In Grandfather of the Treaties: Finding Our Future Through the Wampum Covenant, the author focuses on these historic agreements, and how they have been irresponsibly ignored in recent centuries. And, he examines the pathways to healing and social progress that these covenants still contain.
We're thrilled to share this fascinating passage from this new nonfiction title, in advance of its release. Free for all of our fine Open Book readers!
An Excerpt from Grandfather of the Treaties: Finding Our Future Through the Wampum Covenant
There’s a church six and a half blocks from my house. It’s called “Canadian Martyrs Catholic Church.” Right beside it is Canadian Martyrs Catholic Elementary School.
I’m not Catholic, but in my Grade 10 public school class in Canadian history, I was taught about the Canadian martyrs. The first people declared saints in North America were the five Jesuits killed by the alliance of Peoples the French referred to as the “Iroquois” in the 1640s.
The story of the Canadian martyrs is one of Canada’s more sensational stories of origin. It’s a story that tells of saintly priests and peaceful newcomers braving brutal savagery on their way to building homes, churches and civilization. It wasn’t until I moved to Hamilton, Ontario, six and a half blocks from Canadian Martyrs Catholic Church, that I heard a different side of that same story. The people the Jesuits called “Iroquois” have a reserve just half an hour’s drive south of here on the Grand River territory. Long before their ancestors met the Jesuits, they had formed an alliance of nations around a message of peace. They called themselves “Haudenosaunee,” meaning “they are building the longhouse,” and their social-political longhouse was made up of the Kanyen’keháka (Mohawk), On^yote?a:ka (Oneida), Onoñda’gega’ (Onondaga), Gayogohó:no (Cayuga) and Onödowa’ga:’ (Seneca) nations. They lived in the region of the Finger Lakes in what is today upstate New York. The rivalry between the Huron-Wendat-Algonquin alliance, who traded furs with the French generally north of the Great Lakes, and the Haudenosaunee Confederacy, who traded with the Dutch and the English mostly south of the Lakes, escalated in the 1600s from occasional raids to open warfare as the rivalling European traders supplied arms to their Indigenous allies.

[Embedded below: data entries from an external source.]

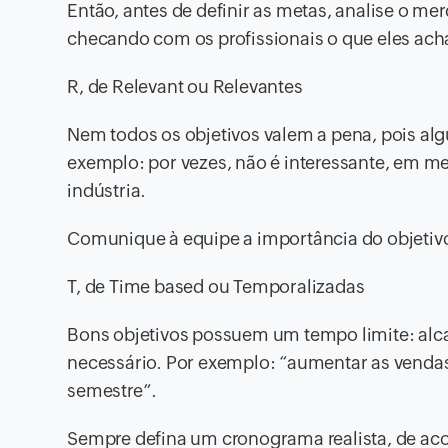
Então, antes de definir as metas, analise o me
checando com os profissionais o que eles acham
R, de Relevant ou Relevantes
Nem todos os objetivos valem a pena, pois al
exemplo: por vezes, não é interessante, em m
indústria.
Comunique à equipe a importância do objetivo
T, de Time based ou Temporalizadas
Bons objetivos possuem um tempo limite: alca
necessário. Por exemplo: “aumentar as vendas
semestre”.
Sempre defina um cronograma realista, de aco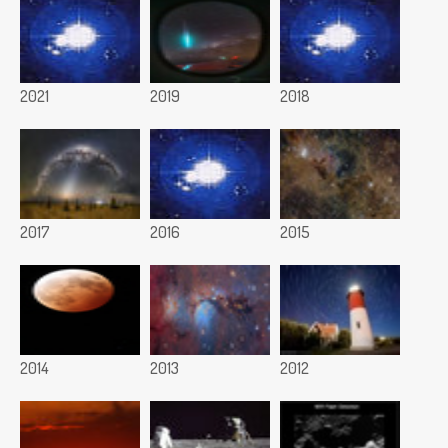
2021
2019
2018
2017
2016
2015
2014
2013
2012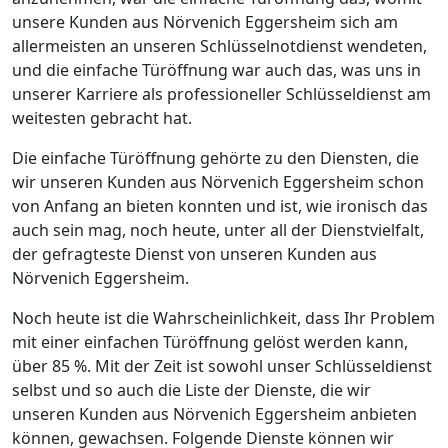
unsere Kunden aus Nörvenich Eggersheim sich am
allermeisten an unseren Schlüsselnotdienst wendeten,
und die einfache Türöffnung war auch das, was uns in
unserer Karriere als professioneller Schlüsseldienst am
weitesten gebracht hat.
Die einfache Türöffnung gehörte zu den Diensten, die
wir unseren Kunden aus Nörvenich Eggersheim schon
von Anfang an bieten konnten und ist, wie ironisch das
auch sein mag, noch heute, unter all der Dienstvielfalt,
der gefragteste Dienst von unseren Kunden aus
Nörvenich Eggersheim.
Noch heute ist die Wahrscheinlichkeit, dass Ihr Problem
mit einer einfachen Türöffnung gelöst werden kann,
über 85 %. Mit der Zeit ist sowohl unser Schlüsseldienst
selbst und so auch die Liste der Dienste, die wir
unseren Kunden aus Nörvenich Eggersheim anbieten
können, gewachsen. Folgende Dienste können wir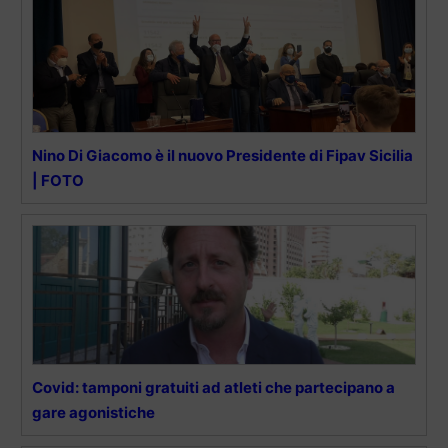
Nino Di Giacomo è il nuovo Presidente di Fipav Sicilia
| FOTO
Covid: tamponi gratuiti ad atleti che partecipano a
gare agonistiche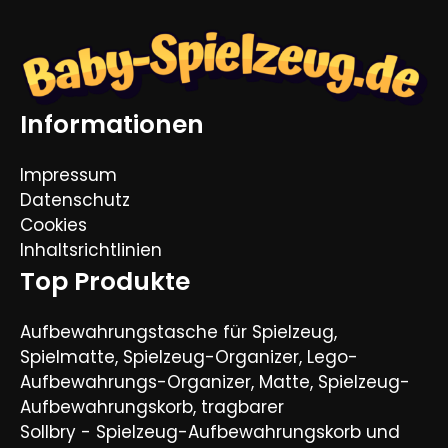
Informationen
Impressum
Datenschutz
Cookies
Inhaltsrichtlinien
Top Produkte
Aufbewahrungstasche für Spielzeug,
Spielmatte, Spielzeug-Organizer, Lego-
Aufbewahrungs-Organizer, Matte, Spielzeug-
Aufbewahrungskorb, tragbarer
Sollbry - Spielzeug-Aufbewahrungskorb und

The story of the Canadian martyrs emerges out of that trade in arms and souls and furs. Like many action-adventure stories, it centres on violence, a story of innocent people attacked by savages, a story that troubles the heart and excites the mind. It’s one of many such stories that energize colonial history.
There are, however, other stories. Since moving to live near Six Nations, I’ve heard the stories of how people in this exact region and time period made peace and lived in highly organized societies guided by sophisticated civil institutions. These stories do not get told as often in colonial history. They’re rarely told in high school classes. Most Canadians have not heard them. Nonetheless, there is a stream of stories about Indigenous envoys stepping courageously toward unknown newcomers, carrying the articles of peace. This is a stream of stories about cross-cultural, inter-national peacemaking that have never truly ceased. They are stories that feed what Haudenosaunee People call “the Good Mind.”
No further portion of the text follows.